Australian Financial Security Authority

Agency overview
- Formed: 1999
- Preceding agency: Insolvency & Trustee Service Australia;
- Jurisdiction: Government of Australia
- Headquarters: Barton, Canberra, Australian Capital Territory
- Agency executive: Chief Executive;
- Parent department: Department of the Treasury (Australia)
- Website: www.afsa.gov.au

= Australian Financial Security Authority =

The Australian Financial Security Authority (AFSA) is an executive agency within the Treasury portfolio of the Government of Australia. AFSA administers the application of bankruptcy laws and the Personal Property Securities Register (PPSR) in Australia.

==History==
The agency was formed in 1999 with the passing of the Public Service Act 1999, succeeding Insolvency & Trustee Service Australia.

==Personal insolvency==
AFSA undertakes several statutory roles established under the Bankruptcy Act 1966.

===Inspector-General in Bankruptcy===
The Chief Executive of AFSA is also appointed as the Inspector-General in Bankruptcy. The Inspector-General is responsible for the general administration of the Bankruptcy Act, including regulating bankruptcy trustees and debt agreement administrators, reviewing trustee decisions, and investigating alleged offences under the Act.

===Official Receiver===
AFSA operates the public bankruptcy and personal insolvency registry service on behalf of the Official Receiver. The Official Receiver exercises coercive powers to assist bankruptcy trustees, oversees the bankruptcy process from assessment to discharge, and maintains the National Personal Insolvency Index (NPII), a publicly available electronic record of certain personal insolvency proceedings in Australia.

===Official Trustee in Bankruptcy===
The Official Trustee in Bankruptcy is a body corporate created under the Bankruptcy Act.
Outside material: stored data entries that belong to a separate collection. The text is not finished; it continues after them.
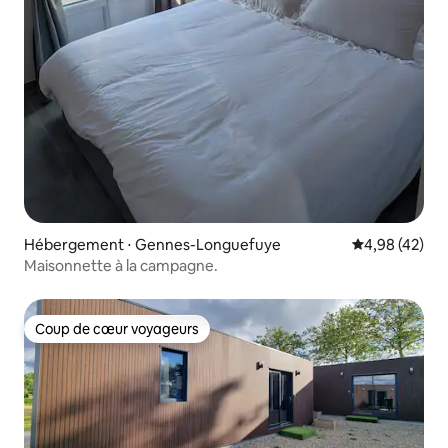
Hébergement ⋅ Gennes-Longuefuye
Évaluation mo
4,98 (42)
Maisonnette à la campagne.
Coup de cœur voyageurs
Coup de cœur voyageurs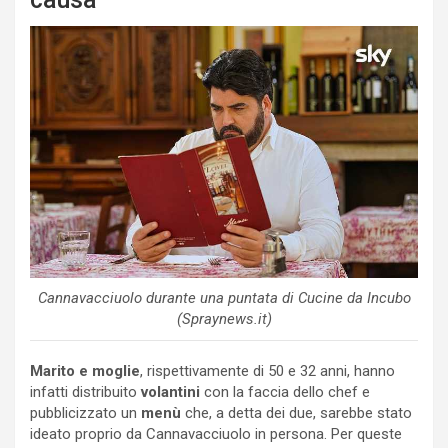
Cannavacciuolo durante una puntata di Cucine da Incubo
(Spraynews.it)
Marito e moglie
, rispettivamente di 50 e 32 anni, hanno
infatti distribuito
volantini
con la faccia dello chef e
pubblicizzato un
menù
che, a detta dei due, sarebbe stato
ideato proprio da Cannavacciuolo in persona. Per queste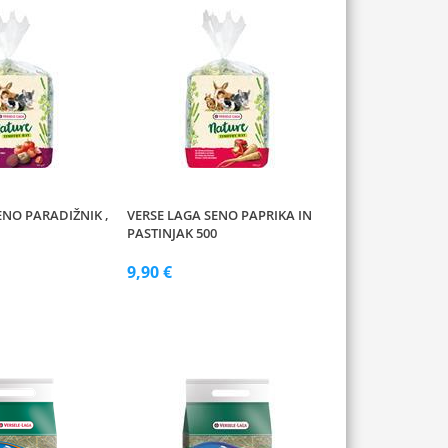
ENO PARADIŽNIK ,
VERSE LAGA SENO PAPRIKA IN
PASTINJAK 500
9,90 €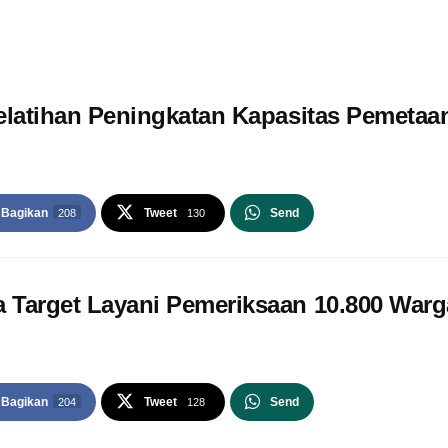
elatihan Peningkatan Kapasitas Pemetaan
Bagikan
Tweet
Send
208
130
 Target Layani Pemeriksaan 10.800 Warg
Bagikan
Tweet
Send
204
128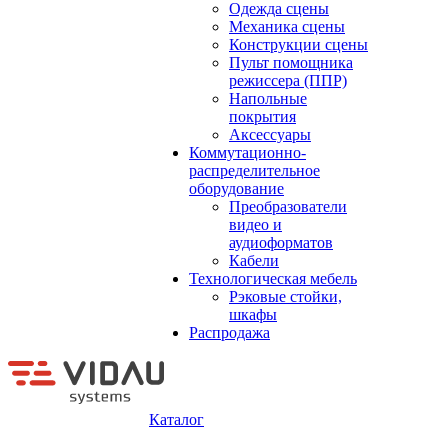
Одежда сцены
Механика сцены
Конструкции сцены
Пульт помощника
режиссера (ППР)
Напольные
покрытия
Аксессуары
Коммутационно-
распределительное
оборудование
Преобразователи
видео и
аудиоформатов
Кабели
Технологическая мебель
Рэковые стойки,
шкафы
Распродажа
Каталог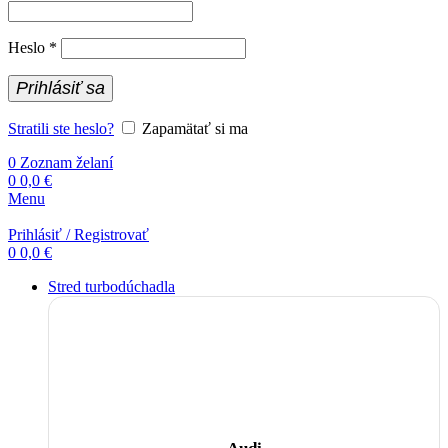
Povinné
Heslo
*
Prihlásiť sa
Stratili ste heslo?
Zapamätať si ma
0
Zoznam želaní
0
0,0
€
Menu
Prihlásiť / Registrovať
0
0,0
€
Stred turbodúchadla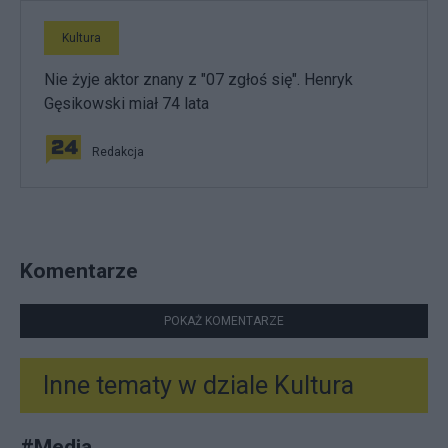
Kultura
Nie żyje aktor znany z "07 zgłoś się". Henryk
Gęsikowski miał 74 lata
Redakcja
Komentarze
POKAŻ KOMENTARZE
Inne tematy w dziale
Kultura
#
Media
It administers bankruptcies and personal insolvency arrangements where it is in the public interest or where it is not commercially viable for a private trustee to do so. The Official Trustee also manages the custody, control, and realisation of assets under various proceeds of crime and criminal matters legislation, including the Proceeds of Crime Act 2002 and the Mutual Assistance in Criminal Matters Act 1987.

==Personal property securities==
AFSA also fulfils a statutory role under the Personal Property Securities Act 2009 (PPS Act).

===Registrar of Personal Property Securities===
The Registrar of Personal Property Securities is responsible for maintaining the PPSR in compliance with the PPS Act and related regulations. The Registrar’s functions include ensuring the PPSR is accessible and effective, refusing or granting access, removing or reinstating data, conducting investigations, and taking enforcement action where appropriate.